# Climate report: Science vs entrenched political interests



## elmoisfive (Dec 31, 2004)

Since the global warming thread seems to have become a stem cell research funding discussion, I thought I would refocus the climate change discussion in a new thread.

I find this latest article to be very interesting. I have highlighted some sections because I think they speak to both the depth of the science and the entrenched interests that appear to wish to downplay the implications of the data. 

To quote Bob Dylan "you don't have to be a weatherman to know which way the wind is blowing"

Bill

http://news.yahoo.com/s/ap/20070406/ap_ ... ate_report

BRUSSELS, Belgium - The world faces increased hunger and water shortages in the poorest countries, massive floods and avalanches in Asia, and species extinction unless nations adapt to climate change and halt its progress, according to a report approved Friday by an international conference on global warming. 

*Agreement came after an all-night session during which key sections were deleted from the draft and scientists angrily confronted government negotiators who they feared were watering down their findings.*

"It has been a complex exercise," said Rajendra Pachauri, chairman of the Intergovernmental Panel on Climate Change.

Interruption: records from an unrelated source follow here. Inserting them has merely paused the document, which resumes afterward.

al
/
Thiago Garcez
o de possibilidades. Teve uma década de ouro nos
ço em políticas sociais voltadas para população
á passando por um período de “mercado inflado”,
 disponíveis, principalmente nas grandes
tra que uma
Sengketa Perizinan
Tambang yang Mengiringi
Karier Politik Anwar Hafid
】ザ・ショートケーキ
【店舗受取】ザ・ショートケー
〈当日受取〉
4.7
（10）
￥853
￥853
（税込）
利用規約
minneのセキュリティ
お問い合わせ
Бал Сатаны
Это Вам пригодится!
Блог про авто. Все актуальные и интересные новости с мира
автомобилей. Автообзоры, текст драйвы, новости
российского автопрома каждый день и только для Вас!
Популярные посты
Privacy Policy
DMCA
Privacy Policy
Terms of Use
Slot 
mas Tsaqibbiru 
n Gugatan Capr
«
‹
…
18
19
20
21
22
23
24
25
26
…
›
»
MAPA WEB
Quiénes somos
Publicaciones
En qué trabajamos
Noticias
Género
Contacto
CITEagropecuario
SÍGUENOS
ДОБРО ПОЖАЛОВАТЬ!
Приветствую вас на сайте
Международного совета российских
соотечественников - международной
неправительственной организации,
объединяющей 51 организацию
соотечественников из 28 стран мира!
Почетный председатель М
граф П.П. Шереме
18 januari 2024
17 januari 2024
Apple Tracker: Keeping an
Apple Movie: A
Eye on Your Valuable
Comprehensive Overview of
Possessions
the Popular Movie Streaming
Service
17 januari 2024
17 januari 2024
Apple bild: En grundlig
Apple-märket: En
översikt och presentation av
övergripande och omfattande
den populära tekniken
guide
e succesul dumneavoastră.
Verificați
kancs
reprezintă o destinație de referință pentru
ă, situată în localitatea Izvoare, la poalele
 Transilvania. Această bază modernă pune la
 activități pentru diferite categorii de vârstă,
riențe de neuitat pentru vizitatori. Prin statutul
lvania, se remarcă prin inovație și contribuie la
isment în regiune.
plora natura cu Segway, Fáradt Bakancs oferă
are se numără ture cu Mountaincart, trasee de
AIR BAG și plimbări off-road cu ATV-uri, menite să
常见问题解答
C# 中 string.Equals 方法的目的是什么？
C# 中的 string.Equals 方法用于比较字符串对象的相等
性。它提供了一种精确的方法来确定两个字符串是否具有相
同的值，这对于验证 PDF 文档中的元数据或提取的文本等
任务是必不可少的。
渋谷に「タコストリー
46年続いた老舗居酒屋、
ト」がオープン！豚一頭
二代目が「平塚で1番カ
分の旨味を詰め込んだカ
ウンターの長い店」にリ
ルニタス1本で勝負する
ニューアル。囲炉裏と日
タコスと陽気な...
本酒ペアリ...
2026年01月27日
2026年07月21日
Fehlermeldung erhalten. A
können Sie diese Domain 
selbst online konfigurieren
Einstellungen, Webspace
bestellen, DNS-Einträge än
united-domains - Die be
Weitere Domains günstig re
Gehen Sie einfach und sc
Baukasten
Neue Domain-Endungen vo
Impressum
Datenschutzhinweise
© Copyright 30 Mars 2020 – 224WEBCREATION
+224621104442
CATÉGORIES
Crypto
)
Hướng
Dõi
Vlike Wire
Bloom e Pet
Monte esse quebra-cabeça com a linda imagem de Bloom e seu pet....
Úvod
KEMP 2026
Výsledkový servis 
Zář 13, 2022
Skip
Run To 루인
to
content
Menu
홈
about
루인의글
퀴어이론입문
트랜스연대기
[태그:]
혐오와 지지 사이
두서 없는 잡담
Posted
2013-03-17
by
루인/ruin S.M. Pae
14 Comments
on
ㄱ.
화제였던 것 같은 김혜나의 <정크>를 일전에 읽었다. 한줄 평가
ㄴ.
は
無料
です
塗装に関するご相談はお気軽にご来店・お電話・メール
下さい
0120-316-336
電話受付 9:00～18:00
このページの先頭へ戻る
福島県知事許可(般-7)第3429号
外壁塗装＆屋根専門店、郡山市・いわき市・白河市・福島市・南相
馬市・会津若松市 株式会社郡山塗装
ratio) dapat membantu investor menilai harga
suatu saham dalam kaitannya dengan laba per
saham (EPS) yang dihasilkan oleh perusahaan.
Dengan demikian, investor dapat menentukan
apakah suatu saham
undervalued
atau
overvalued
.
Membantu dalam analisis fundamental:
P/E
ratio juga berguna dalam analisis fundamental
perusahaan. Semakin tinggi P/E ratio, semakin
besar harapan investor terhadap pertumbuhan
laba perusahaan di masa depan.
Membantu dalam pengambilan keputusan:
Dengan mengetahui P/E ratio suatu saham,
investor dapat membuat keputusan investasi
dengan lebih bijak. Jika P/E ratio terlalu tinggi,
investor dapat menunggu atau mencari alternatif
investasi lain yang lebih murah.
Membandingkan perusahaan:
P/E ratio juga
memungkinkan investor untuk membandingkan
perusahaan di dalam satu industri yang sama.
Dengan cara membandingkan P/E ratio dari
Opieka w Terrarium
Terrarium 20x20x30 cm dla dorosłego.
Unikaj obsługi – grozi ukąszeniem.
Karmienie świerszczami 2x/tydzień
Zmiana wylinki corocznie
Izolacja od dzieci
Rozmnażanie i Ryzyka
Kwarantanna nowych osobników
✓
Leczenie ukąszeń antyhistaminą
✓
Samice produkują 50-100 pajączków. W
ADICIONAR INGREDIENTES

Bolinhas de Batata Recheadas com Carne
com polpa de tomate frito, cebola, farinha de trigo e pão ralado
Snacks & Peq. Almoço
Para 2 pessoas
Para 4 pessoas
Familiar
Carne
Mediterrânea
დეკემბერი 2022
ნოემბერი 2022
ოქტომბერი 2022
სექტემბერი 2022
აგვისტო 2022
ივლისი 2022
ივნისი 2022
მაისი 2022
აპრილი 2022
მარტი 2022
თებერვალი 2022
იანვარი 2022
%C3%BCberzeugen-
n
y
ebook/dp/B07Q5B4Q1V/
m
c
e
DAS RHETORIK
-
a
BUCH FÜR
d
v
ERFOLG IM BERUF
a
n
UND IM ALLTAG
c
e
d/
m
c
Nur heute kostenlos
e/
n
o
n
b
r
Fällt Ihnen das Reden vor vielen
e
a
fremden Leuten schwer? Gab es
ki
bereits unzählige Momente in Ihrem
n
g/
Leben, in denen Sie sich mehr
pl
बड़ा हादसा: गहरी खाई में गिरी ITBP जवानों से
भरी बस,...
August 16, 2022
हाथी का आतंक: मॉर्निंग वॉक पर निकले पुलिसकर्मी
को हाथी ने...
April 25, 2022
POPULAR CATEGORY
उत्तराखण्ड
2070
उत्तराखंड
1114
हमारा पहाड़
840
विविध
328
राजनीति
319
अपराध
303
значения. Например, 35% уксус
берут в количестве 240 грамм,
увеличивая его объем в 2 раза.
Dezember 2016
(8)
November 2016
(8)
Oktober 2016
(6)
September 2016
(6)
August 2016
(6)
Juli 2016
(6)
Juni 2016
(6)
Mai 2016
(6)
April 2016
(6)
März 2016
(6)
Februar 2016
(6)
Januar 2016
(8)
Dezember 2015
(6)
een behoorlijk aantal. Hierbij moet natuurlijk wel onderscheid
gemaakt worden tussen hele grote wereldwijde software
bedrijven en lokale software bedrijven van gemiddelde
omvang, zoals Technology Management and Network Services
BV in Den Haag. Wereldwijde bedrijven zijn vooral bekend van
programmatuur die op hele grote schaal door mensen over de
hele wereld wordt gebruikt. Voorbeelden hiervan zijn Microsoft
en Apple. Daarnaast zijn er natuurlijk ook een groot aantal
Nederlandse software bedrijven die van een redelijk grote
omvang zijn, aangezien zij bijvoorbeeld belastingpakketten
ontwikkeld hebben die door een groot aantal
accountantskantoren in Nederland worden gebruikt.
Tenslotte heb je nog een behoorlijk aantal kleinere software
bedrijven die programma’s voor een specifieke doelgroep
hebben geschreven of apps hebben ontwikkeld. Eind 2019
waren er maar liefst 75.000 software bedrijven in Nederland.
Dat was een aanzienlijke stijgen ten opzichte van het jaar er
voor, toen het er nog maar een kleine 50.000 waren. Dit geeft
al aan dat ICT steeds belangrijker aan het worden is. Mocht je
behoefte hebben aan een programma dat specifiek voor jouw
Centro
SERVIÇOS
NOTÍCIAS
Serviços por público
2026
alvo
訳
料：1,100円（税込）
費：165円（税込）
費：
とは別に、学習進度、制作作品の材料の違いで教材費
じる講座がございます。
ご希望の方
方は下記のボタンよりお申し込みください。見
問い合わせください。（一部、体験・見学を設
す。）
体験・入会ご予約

Several scientists objected to the editing of the final draft by government negotiators but, in the end, agreed to compromises. However, some scientists vowed never to take part in the process again.

Five days of negotiations reached a climax when the delegates removed parts of a key chart highlighting devastating effects of climate change that kick in with every rise of 1.8 degrees, and in a tussle over the level of scientific reliability attached to key statements.

*There was little doubt about the science, which was based on 29,000 sets of data, much of it collected in the last five years. "For the first time we are not just arm-waving with models," Martin Perry, who conducted the grueling negotiations, told reporters.*

*The United States, China and Saudi Arabia raised many of the objections to the phrasing, often seeking to tone down the certainty of some of the more dire projections.*

The final IPCC report is the clearest and most comprehensive scientific statement to date on the impact of global warming mainly caused by man-induced carbon dioxide pollution.

"The poorest of the poor in the world — and this includes poor people in prosperous societies — are going to be the worst hit," Pachauri said. "People who are poor are least able to adapt to climate change."

The report said up to 30 percent of species face an increased risk of vanishing if global temperatures rise 3.6 degrees above the average in the 1980s and 1990s.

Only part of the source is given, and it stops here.